Oncomine database is the largest oncogene chip database and integrated data mining platform in the world, aiming at mining cancer gene information. So far, 715 gene expression datasets and 86,733 samples of cancer and normal tissues have been collected in this database. Using Oncomine database, we can compare common cancer types and their normal tissues for differentially expressed sorting. We can also explore various cancer subtypes and analyze them based on clinical and pathological data. We can do differentially expressed sorting and co-expression analysis, find differentially expressed genes in a certain cancer, determine the target genes, and then determine the research direction. It can not only save the cost of scientific research, but also save the cost of scientific research. And its information is more comprehensive.
Cathepsin is a kind of proteolytic enzyme widely existing in many kinds of tissue and cell lysozymes, which plays an important role in various physiological activities of the body. There are many kinds of cathepsin with tissue specificity. Different cells, even the same cell, express different proteases in different physiological environments. Cathepsin can be divided into three categories according to the different catalytic centers: serine cathepsin (cathepsin A and G), cysteine cathepsin (cathepsin B, C, L, H, S), and aspartate cathepsin (cathepsin D and E). So far, more than 10 kinds of cathepsin have been found, but the understanding of their physiological functions is far from enough. Cathepsin C, also known as dipeptidyl peptidase I (DPPI), was discovered in the 1940s and is a lysosomal cysteine protease. Previous studies have shown that it is highly expressed in inflammatory cells and may be related to the activation of granulase. In addition, although the enzyme was widely expressed in many tissues, its expression and function were not clear, and there was little systematic study in glioblastoma tissue.

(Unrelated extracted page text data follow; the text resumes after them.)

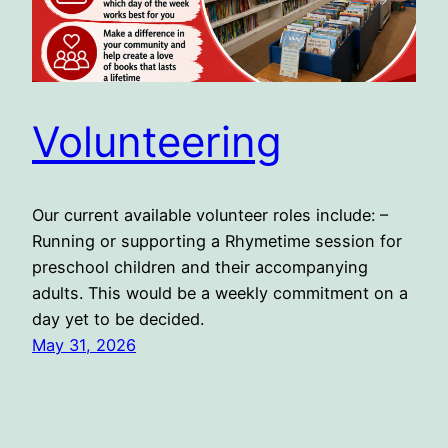
Volunteering
Our current available volunteer roles include: –
Running or supporting a Rhymetime session for
preschool children and their accompanying
adults. This would be a weekly commitment on a
day yet to be decided.
May 31, 2026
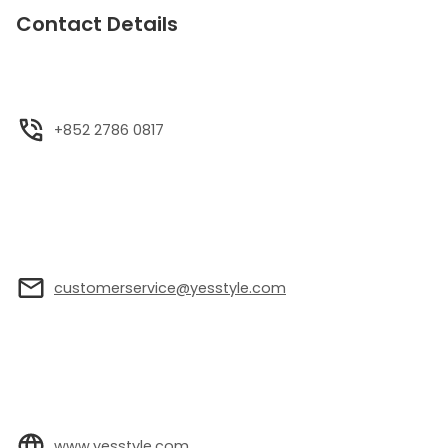
Contact Details
+852 2786 0817
customerservice@yesstyle.com
www.yesstyle.com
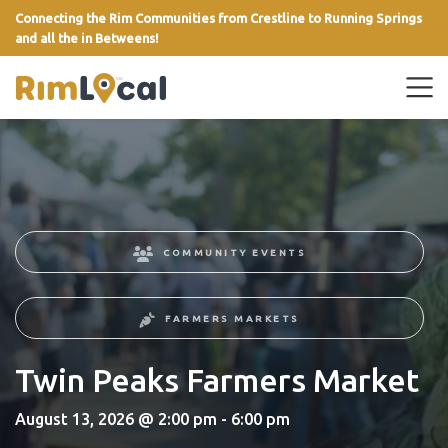
Connecting the Rim Communities from Crestline to Running Springs
and all the in Betweens!
link
COMMUNITY EVENTS
FARMERS MARKETS
Twin Peaks Farmers Market
August 13, 2026 @ 2:00 pm - 6:00 pm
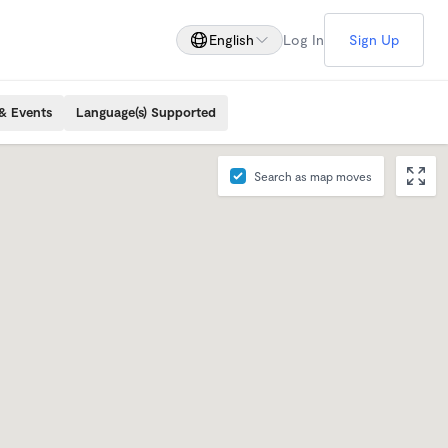
English
Log In
Sign Up
& Events
Language(s) Supported
Search as map moves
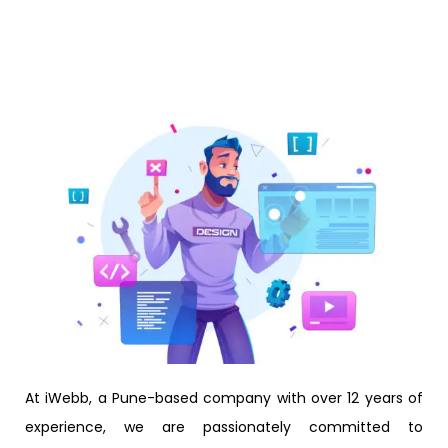
At iWebb, a Pune-based company with over 12 years of
experience, we are passionately committed to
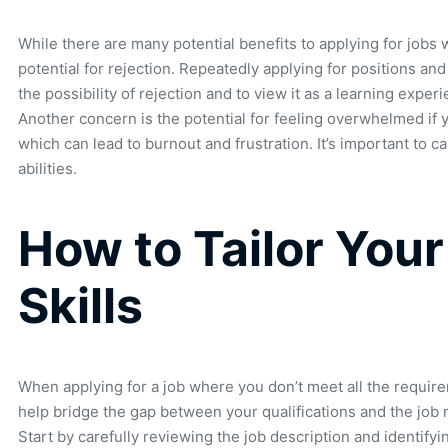
While there are many potential benefits to applying for jobs
potential for rejection. Repeatedly applying for positions an
the possibility of rejection and to view it as a learning experi
Another concern is the potential for feeling overwhelmed if y
which can lead to burnout and frustration. It’s important to c
abilities.
How to Tailor Your
Skills
When applying for a job where you don’t meet all the requirem
help bridge the gap between your qualifications and the job 
Start by carefully reviewing the job description and identify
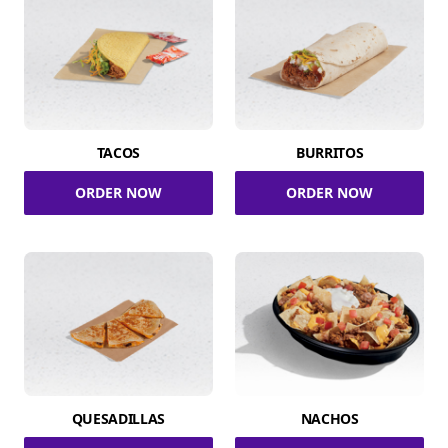
TACOS
BURRITOS
ORDER NOW
ORDER NOW
QUESADILLAS
NACHOS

In this study, Oncomine database and TCGA database were used to analyze the expression and prognosis of CTSC in GBM, and the possible relationship between CTSC and GBM was meta-analyzed by secondary analysis, which provided clues and basis for further study of the mechanism of CTSC in the occurrence and development of GBM.
2. Material and Methods
2.1. Plant Material and Experimental Design
Oncomine database extracts data Oncomine database is a gene chip-based database and integrated data mining platform, in which data can be screened and mined according to their own needs. In this study, we set the screening conditions as follows: (1) Cancer Type: Brain and CNS Cancer; (2) Gene: CTSC; (3) Data Type: RNA and DNA copy number; (4) Analysis Type: Cancer vs Normal Analysis; (5) Critical value setting conditions (P < 1E-4, fold change > 2, gene rank = top 10%). Select the bar chart to show the results.
The expression of CTSC in glioma cell lines was retrieved from CCLE database and analyzed by CCLE website (https://portals.broadinstitute.org/ccle) .
TCGA database was used for patient survival analysis. The GBM dataset of TCGA database was analyzed online by proggene V2 website (http://watson.compbio.iupui.edu/chirayu/proggene/database/?Url=proggene). The screening conditions are as follows: (1) Cancer: Brain Cancer; (2) Gene: CTSC; (3) Survival: OS.
Statistical methods :The difference of CTSC expression between normal tissues and GBM patients was analyzed by t-test. The relationship between CTSC expression and GBM prognosis was analyzed by Kaplan-Meier model. All the data were analyzed by SPSS 20.0, and the difference was statistically significant with bilateral P < 0.05.
The results of CTSC expression in common tumors Oncomine database collected 1459 different types of research results (Figure 1). 134 of them showed significant difference in CTSC expression, and CTSC expression was detected in Oncomine database.There were 89 increased studies and 45 decreased expression studies.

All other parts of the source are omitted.